What is required: Lines of the listing that contain "远望实业" need to be copied.

Data to process:
--- START ---

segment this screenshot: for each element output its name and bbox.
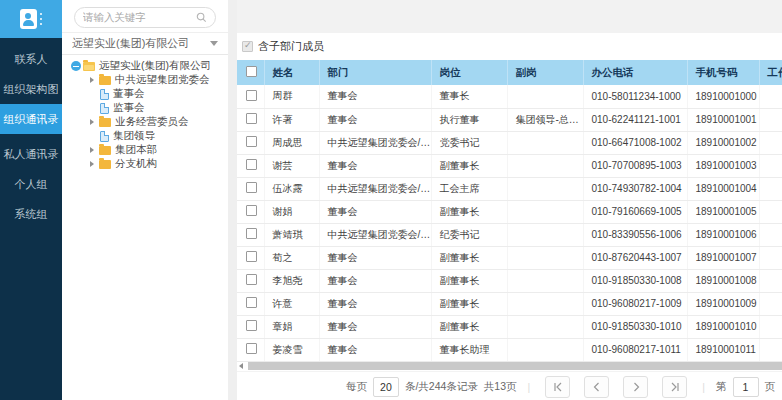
cell-workplace: [759, 154, 782, 177]
page-number-input[interactable]: 1: [733, 377, 759, 397]
row-checkbox[interactable]: [246, 320, 257, 331]
chevron-right-icon: [631, 382, 641, 392]
cell-office-phone: 010-87620443-1007: [583, 246, 687, 269]
cell-office-phone: 010-79160669-1005: [583, 200, 687, 223]
pagination-divider: |: [702, 381, 705, 393]
table-row[interactable]: 萧靖琪 中共远望集团党委会/纪委 纪委书记 010-83390556-1006 …: [237, 223, 782, 246]
cell-department: 董事会: [319, 108, 431, 131]
cell-name: 许著: [264, 108, 319, 131]
cell-office-phone: 010-58011234-1000: [583, 85, 687, 108]
sidebar-item-contacts[interactable]: 联系人: [0, 44, 62, 74]
table-row[interactable]: 谢芸 董事会 副董事长 010-70700895-1003 1891000100…: [237, 154, 782, 177]
collapse-icon[interactable]: [71, 61, 81, 71]
tree-node-root[interactable]: 远望实业(集团)有限公司: [70, 59, 228, 73]
cell-deputy-position: [507, 315, 583, 338]
row-checkbox[interactable]: [246, 113, 257, 124]
cell-deputy-position: [507, 85, 583, 108]
company-select[interactable]: 远望实业(集团)有限公司: [62, 33, 228, 55]
expand-arrow-icon[interactable]: [90, 161, 94, 167]
horizontal-scrollbar[interactable]: [237, 362, 782, 371]
cell-position: 党委书记: [431, 131, 507, 154]
cell-department: 董事会: [319, 154, 431, 177]
cell-workplace: [759, 200, 782, 223]
tree-node[interactable]: 业务经营委员会: [70, 115, 228, 129]
cell-name: 周成思: [264, 131, 319, 154]
expand-arrow-icon[interactable]: [90, 77, 94, 83]
cell-department: 董事会: [319, 200, 431, 223]
prev-page-button[interactable]: [584, 376, 609, 398]
tree-node[interactable]: 监事会: [70, 101, 228, 115]
row-checkbox[interactable]: [246, 297, 257, 308]
cell-mobile: 18910001006: [687, 223, 759, 246]
cell-office-phone: 010-66471008-1002: [583, 131, 687, 154]
sidebar-item-system-groups[interactable]: 系统组: [0, 199, 62, 229]
table-row[interactable]: 李旭尧 董事会 副董事长 010-91850330-1008 189100010…: [237, 269, 782, 292]
col-header-position[interactable]: 岗位: [431, 60, 507, 85]
table-row[interactable]: 荀之 董事会 副董事长 010-87620443-1007 1891000100…: [237, 246, 782, 269]
page-label-suffix: 页: [765, 380, 776, 394]
col-header-department[interactable]: 部门: [319, 60, 431, 85]
cell-position: 董事长: [431, 85, 507, 108]
tree-node[interactable]: 集团本部: [70, 143, 228, 157]
table-row[interactable]: 许意 董事会 副董事长 010-96080217-1009 1891000100…: [237, 292, 782, 315]
scroll-left-icon[interactable]: [239, 363, 243, 369]
app-logo[interactable]: [0, 0, 62, 38]
expand-arrow-icon[interactable]: [90, 147, 94, 153]
row-checkbox[interactable]: [246, 274, 257, 285]
members-table: 姓名 部门 岗位 副岗 办公电话 手机号码 工作地 周群 董事会 董事长 010…: [237, 60, 782, 362]
last-page-button[interactable]: [662, 376, 687, 398]
scrollbar-thumb[interactable]: [248, 362, 782, 370]
select-all-checkbox[interactable]: [246, 66, 257, 77]
table-row[interactable]: 谢娟 董事会 副董事长 010-79160669-1005 1891000100…: [237, 200, 782, 223]
row-checkbox[interactable]: [246, 251, 257, 262]
col-header-workplace[interactable]: 工作地: [759, 60, 782, 85]
chevron-down-icon: [210, 41, 218, 46]
cell-position: 副董事长: [431, 246, 507, 269]
expand-arrow-icon[interactable]: [90, 119, 94, 125]
cell-mobile: 18910001009: [687, 292, 759, 315]
sidebar-item-org-directory[interactable]: 组织通讯录: [0, 104, 62, 134]
first-page-button[interactable]: [545, 376, 570, 398]
table-header-row: 姓名 部门 岗位 副岗 办公电话 手机号码 工作地: [237, 60, 782, 85]
cell-position: 董事长助理: [431, 338, 507, 361]
next-page-button[interactable]: [623, 376, 648, 398]
row-checkbox[interactable]: [246, 159, 257, 170]
tree-node[interactable]: 分支机构: [70, 157, 228, 171]
row-checkbox[interactable]: [246, 228, 257, 239]
cell-name: 姜凌雪: [264, 338, 319, 361]
tree-node[interactable]: 集团领导: [70, 129, 228, 143]
table-row[interactable]: 姜凌雪 董事会 董事长助理 010-96080217-1011 18910001…: [237, 338, 782, 361]
per-page-input[interactable]: 20: [373, 377, 399, 397]
row-checkbox[interactable]: [246, 90, 257, 101]
col-header-office-phone[interactable]: 办公电话: [583, 60, 687, 85]
table-row[interactable]: 周群 董事会 董事长 010-58011234-1000 18910001000: [237, 85, 782, 108]
sidebar-item-private-directory[interactable]: 私人通讯录: [0, 139, 62, 169]
cell-name: 周群: [264, 85, 319, 108]
row-checkbox[interactable]: [246, 205, 257, 216]
sidebar-item-personal-groups[interactable]: 个人组: [0, 169, 62, 199]
table-row[interactable]: 许著 董事会 执行董事 集团领导-总经理 010-62241121-1001 1…: [237, 108, 782, 131]
row-checkbox[interactable]: [246, 136, 257, 147]
col-header-mobile[interactable]: 手机号码: [687, 60, 759, 85]
cell-deputy-position: [507, 338, 583, 361]
table-row[interactable]: 周成思 中共远望集团党委会/党委... 党委书记 010-66471008-10…: [237, 131, 782, 154]
include-sub-depts-checkbox[interactable]: [242, 41, 253, 52]
search-icon: [196, 12, 207, 23]
col-header-name[interactable]: 姓名: [264, 60, 319, 85]
table-row[interactable]: 章娟 董事会 副董事长 010-91850330-1010 1891000101…: [237, 315, 782, 338]
table-row[interactable]: 伍冰露 中共远望集团党委会/工会... 工会主席 010-74930782-10…: [237, 177, 782, 200]
cell-mobile: 18910001007: [687, 246, 759, 269]
cell-name: 谢娟: [264, 200, 319, 223]
tree-node[interactable]: 董事会: [70, 87, 228, 101]
row-checkbox[interactable]: [246, 182, 257, 193]
sidebar-item-org-chart[interactable]: 组织架构图: [0, 74, 62, 104]
last-page-icon: [670, 382, 680, 392]
cell-mobile: 18910001000: [687, 85, 759, 108]
cell-workplace: [759, 315, 782, 338]
pagination-divider: |: [528, 381, 531, 393]
pagination-bar: 每页 20 条/共244条记录 共13页 | | 第 1 页: [237, 371, 782, 400]
search-input[interactable]: 请输入关键字: [74, 7, 216, 28]
col-header-deputy-position[interactable]: 副岗: [507, 60, 583, 85]
row-checkbox[interactable]: [246, 343, 257, 354]
tree-node[interactable]: 中共远望集团党委会: [70, 73, 228, 87]
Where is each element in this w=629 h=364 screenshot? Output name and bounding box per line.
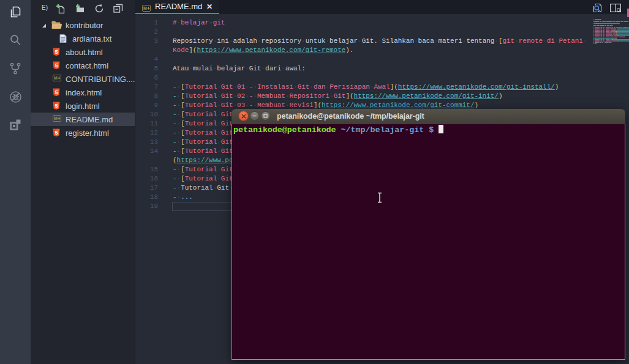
svg-text:M: M [143,6,147,10]
svg-text:5: 5 [55,49,58,55]
svg-text:M: M [54,116,58,121]
svg-text:5: 5 [55,62,58,69]
svg-text:5: 5 [55,103,58,109]
svg-text:5: 5 [55,89,58,95]
svg-text:M: M [54,76,58,80]
svg-text:5: 5 [55,130,58,136]
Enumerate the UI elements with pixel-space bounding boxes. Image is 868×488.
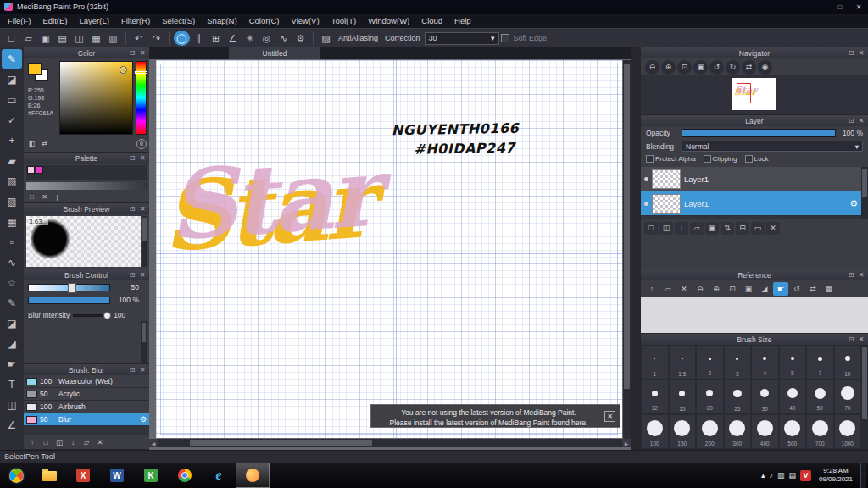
palette-scroll-strip[interactable] <box>26 182 147 190</box>
unikey-icon[interactable]: V <box>800 470 811 481</box>
save-icon[interactable]: ▣ <box>37 30 53 46</box>
materials-icon[interactable]: ▥ <box>105 30 121 46</box>
brush-duplicate-icon[interactable]: ◫ <box>53 437 65 448</box>
color-swap-icon[interactable]: ⇄ <box>39 139 50 149</box>
menu-window[interactable]: Window(W) <box>362 14 415 28</box>
brush-size-30[interactable]: 30 <box>751 380 779 414</box>
popout-icon[interactable]: ⊡ <box>847 117 855 125</box>
blur-intensity-knob[interactable] <box>103 312 111 319</box>
soft-edge-checkbox[interactable] <box>501 34 509 42</box>
notification-close-icon[interactable]: ✕ <box>604 411 615 422</box>
measure-tool[interactable]: ∠ <box>2 415 22 435</box>
chrome-icon[interactable] <box>168 463 202 488</box>
brush-size-40[interactable]: 40 <box>779 380 807 414</box>
medibang-icon[interactable] <box>236 463 270 488</box>
clipping-checkbox[interactable] <box>704 155 711 163</box>
brush-size-700[interactable]: 700 <box>806 414 834 449</box>
menu-color[interactable]: Color(C) <box>243 14 286 28</box>
nav-rotate-right-icon[interactable]: ↻ <box>726 60 740 75</box>
lock-checkbox[interactable] <box>745 155 753 163</box>
palette-delete-icon[interactable]: ✕ <box>39 191 50 202</box>
preview-scrollbar[interactable] <box>142 216 147 267</box>
snap-parallel-icon[interactable]: ∥ <box>191 30 207 46</box>
redo-icon[interactable]: ↷ <box>148 30 164 46</box>
palette-divider-icon[interactable]: | <box>52 191 63 202</box>
menu-cloud[interactable]: Cloud <box>415 14 448 28</box>
nav-zoom-out-icon[interactable]: ⊖ <box>645 60 659 75</box>
menu-view[interactable]: View(V) <box>286 14 326 28</box>
layer-settings-icon[interactable]: ⚙ <box>849 198 858 209</box>
opacity-slider[interactable] <box>682 129 836 137</box>
close-panel-icon[interactable]: ✕ <box>857 336 865 343</box>
brush-size-20[interactable]: 20 <box>696 380 724 414</box>
popout-icon[interactable]: ⊡ <box>128 271 136 279</box>
ref-fit-icon[interactable]: ⊡ <box>725 282 740 296</box>
layer-clear-icon[interactable]: ▭ <box>751 222 765 235</box>
popout-icon[interactable]: ⊡ <box>128 366 136 374</box>
close-panel-icon[interactable]: ✕ <box>857 49 865 57</box>
close-panel-icon[interactable]: ✕ <box>857 117 865 125</box>
layer-transfer-icon[interactable]: ↓ <box>675 222 688 235</box>
menu-filter[interactable]: Filter(R) <box>115 14 156 28</box>
nav-flip-icon[interactable]: ⇄ <box>742 60 756 75</box>
eyedropper-tool[interactable]: ◢ <box>2 334 22 353</box>
brush-size-15[interactable]: 15 <box>669 380 697 414</box>
scroll-right-icon[interactable]: ▶ <box>622 439 631 447</box>
select-pen-tool[interactable]: ✎ <box>2 293 22 313</box>
brush-delete-icon[interactable]: ✕ <box>94 437 106 448</box>
nav-zoom-in-icon[interactable]: ⊕ <box>661 60 676 75</box>
palette-swatch-0[interactable] <box>27 166 35 174</box>
nav-rotate-left-icon[interactable]: ↺ <box>709 60 724 75</box>
canvas-tab-untitled[interactable]: Untitled <box>229 47 320 59</box>
menu-layer[interactable]: Layer(L) <box>74 14 115 28</box>
palette-menu-icon[interactable]: ⋯ <box>64 191 75 202</box>
brush-folder-icon[interactable]: ▱ <box>81 437 92 448</box>
snap-cross-icon[interactable]: ⊞ <box>208 30 224 46</box>
rect-select-tool[interactable]: ▭ <box>2 90 22 109</box>
correction-dropdown[interactable]: 30 ▾ <box>425 32 499 45</box>
close-panel-icon[interactable]: ✕ <box>138 205 147 213</box>
ref-zoom-in-icon[interactable]: ⊕ <box>709 282 724 296</box>
brush-size-25[interactable]: 25 <box>724 380 752 414</box>
text-tool[interactable]: T <box>2 374 22 394</box>
magic-wand-tool[interactable]: ☆ <box>2 273 22 292</box>
menu-snap[interactable]: Snap(N) <box>201 14 242 28</box>
brush-size-scrollbar[interactable] <box>861 345 868 449</box>
brush-size-knob[interactable] <box>68 283 76 293</box>
network-icon[interactable]: ▥ <box>777 471 785 480</box>
gradient-tool[interactable]: ▧ <box>2 191 22 211</box>
brush-size-200[interactable]: 200 <box>696 414 724 449</box>
close-button[interactable]: ✕ <box>849 0 868 14</box>
snap-off-icon[interactable]: ◯ <box>174 30 190 46</box>
menu-help[interactable]: Help <box>448 14 477 28</box>
palette-add-icon[interactable]: □ <box>26 191 37 202</box>
export-icon[interactable]: ▤ <box>54 30 70 46</box>
snap-settings-icon[interactable]: ⚙ <box>292 30 309 46</box>
ref-flip-icon[interactable]: ⇄ <box>805 282 821 296</box>
copy-icon[interactable]: ◫ <box>71 30 87 46</box>
dot-tool[interactable]: ▫ <box>2 232 22 252</box>
ref-up-icon[interactable]: ↑ <box>644 282 659 296</box>
brush-down-icon[interactable]: ↓ <box>67 437 79 448</box>
antialiasing-icon[interactable]: ▨ <box>318 30 334 46</box>
pen-tool[interactable]: ✎ <box>2 49 22 69</box>
taskbar-clock[interactable]: 9:28 AM 09/09/2021 <box>815 467 856 485</box>
brush-size-7[interactable]: 7 <box>806 345 834 380</box>
popout-icon[interactable]: ⊡ <box>847 49 855 57</box>
tile-tool[interactable]: ▦ <box>2 212 22 231</box>
layer-order-icon[interactable]: ⇅ <box>721 222 734 235</box>
protect-alpha-checkbox[interactable] <box>646 155 654 163</box>
close-panel-icon[interactable]: ✕ <box>857 271 865 279</box>
menu-edit[interactable]: Edit(E) <box>36 14 73 28</box>
brush-size-1[interactable]: 1 <box>641 345 669 380</box>
show-desktop-button[interactable] <box>860 463 866 488</box>
layer-list-scrollbar[interactable] <box>861 167 868 219</box>
nav-actual-size-icon[interactable]: ▣ <box>693 60 708 75</box>
ref-image-icon[interactable]: ▦ <box>821 282 837 296</box>
canvas-vertical-scrollbar[interactable] <box>623 60 631 439</box>
brush-size-50[interactable]: 50 <box>806 380 834 414</box>
layer-folder-icon[interactable]: ▱ <box>690 222 704 235</box>
canvas-document[interactable]: Star NGUYENTH0166 #H0IDAP247 <box>156 60 622 438</box>
ref-eyedropper-icon[interactable]: ◢ <box>757 282 772 296</box>
brush-size-150[interactable]: 150 <box>669 414 697 449</box>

--- END ---

Exercise result:
tree-node-root[interactable]: 远望实业(集团)有限公司: [70, 59, 228, 73]
company-select[interactable]: 远望实业(集团)有限公司: [62, 33, 228, 55]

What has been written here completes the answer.